___ LISTED ENTRIES
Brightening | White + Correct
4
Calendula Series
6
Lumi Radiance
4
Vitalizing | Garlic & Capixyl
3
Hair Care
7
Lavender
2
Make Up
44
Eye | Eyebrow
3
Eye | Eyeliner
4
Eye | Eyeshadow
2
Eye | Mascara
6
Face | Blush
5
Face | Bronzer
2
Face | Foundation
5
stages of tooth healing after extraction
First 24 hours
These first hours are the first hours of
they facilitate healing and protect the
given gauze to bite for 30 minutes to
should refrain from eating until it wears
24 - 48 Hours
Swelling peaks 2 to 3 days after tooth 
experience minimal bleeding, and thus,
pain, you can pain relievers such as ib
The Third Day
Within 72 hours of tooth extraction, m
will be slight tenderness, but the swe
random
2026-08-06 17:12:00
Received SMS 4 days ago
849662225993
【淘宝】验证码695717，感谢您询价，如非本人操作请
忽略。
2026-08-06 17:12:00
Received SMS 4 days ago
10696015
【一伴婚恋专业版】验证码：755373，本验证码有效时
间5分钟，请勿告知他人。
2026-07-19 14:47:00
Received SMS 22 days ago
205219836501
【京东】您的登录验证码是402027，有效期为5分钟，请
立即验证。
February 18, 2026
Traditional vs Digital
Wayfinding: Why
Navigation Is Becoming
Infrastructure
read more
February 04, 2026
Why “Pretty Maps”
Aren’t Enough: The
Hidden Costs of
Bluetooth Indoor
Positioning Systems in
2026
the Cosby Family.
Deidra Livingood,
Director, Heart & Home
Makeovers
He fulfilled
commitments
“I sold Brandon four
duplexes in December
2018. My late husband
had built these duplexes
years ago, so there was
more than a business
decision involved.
______
___ LISTED ENTRIES
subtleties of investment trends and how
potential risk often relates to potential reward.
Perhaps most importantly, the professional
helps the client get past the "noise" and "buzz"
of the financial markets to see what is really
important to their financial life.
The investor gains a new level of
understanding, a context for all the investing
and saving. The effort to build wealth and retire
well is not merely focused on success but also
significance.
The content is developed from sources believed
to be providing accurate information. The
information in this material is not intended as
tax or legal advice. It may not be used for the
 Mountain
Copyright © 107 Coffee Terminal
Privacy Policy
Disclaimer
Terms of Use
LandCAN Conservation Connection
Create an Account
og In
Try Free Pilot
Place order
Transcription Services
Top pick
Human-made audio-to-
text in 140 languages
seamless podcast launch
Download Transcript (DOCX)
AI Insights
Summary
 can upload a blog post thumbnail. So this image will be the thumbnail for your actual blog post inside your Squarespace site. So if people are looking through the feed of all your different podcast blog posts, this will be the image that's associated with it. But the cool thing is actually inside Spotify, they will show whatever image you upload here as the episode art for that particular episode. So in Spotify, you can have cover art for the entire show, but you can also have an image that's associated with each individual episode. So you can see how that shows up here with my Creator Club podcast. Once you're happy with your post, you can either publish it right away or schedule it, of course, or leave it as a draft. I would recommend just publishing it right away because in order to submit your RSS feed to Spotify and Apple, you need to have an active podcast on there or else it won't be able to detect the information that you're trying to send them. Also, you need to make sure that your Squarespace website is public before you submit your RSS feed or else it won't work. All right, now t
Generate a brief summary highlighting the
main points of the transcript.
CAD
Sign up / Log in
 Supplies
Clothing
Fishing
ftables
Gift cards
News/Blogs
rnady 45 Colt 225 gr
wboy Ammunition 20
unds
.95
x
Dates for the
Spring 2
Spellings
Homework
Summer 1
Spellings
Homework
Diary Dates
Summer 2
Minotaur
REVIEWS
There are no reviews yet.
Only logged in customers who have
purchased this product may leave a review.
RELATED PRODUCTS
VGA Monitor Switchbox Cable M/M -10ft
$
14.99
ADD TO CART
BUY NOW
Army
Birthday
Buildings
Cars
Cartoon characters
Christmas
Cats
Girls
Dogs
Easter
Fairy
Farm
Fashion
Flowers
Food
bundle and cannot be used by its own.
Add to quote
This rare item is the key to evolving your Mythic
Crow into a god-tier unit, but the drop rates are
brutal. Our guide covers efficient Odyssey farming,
______
● **EXERCISE GOAL**:
With the first line being the one containing "Generate a brief summary highlighting the" and the last line the one containing "brutal. Our guide", transcribe exactly the lines above that fall in that range.

● **WRITTEN RESPONSE**:
Generate a brief summary highlighting the
main points of the transcript.
CAD
Sign up / Log in
 Supplies
Clothing
Fishing
ftables
Gift cards
News/Blogs
rnady 45 Colt 225 gr
wboy Ammunition 20
unds
.95
x
Dates for the
Spring 2
Spellings
Homework
Summer 1
Spellings
Homework
Diary Dates
Summer 2
Minotaur
REVIEWS
There are no reviews yet.
Only logged in customers who have
purchased this product may leave a review.
RELATED PRODUCTS
VGA Monitor Switchbox Cable M/M -10ft
$
14.99
ADD TO CART
BUY NOW
Army
Birthday
Buildings
Cars
Cartoon characters
Christmas
Cats
Girls
Dogs
Easter
Fairy
Farm
Fashion
Flowers
Food
bundle and cannot be used by its own.
Add to quote
This rare item is the key to evolving your Mythic
Crow into a god-tier unit, but the drop rates are
brutal. Our guide covers efficient Odyssey farming,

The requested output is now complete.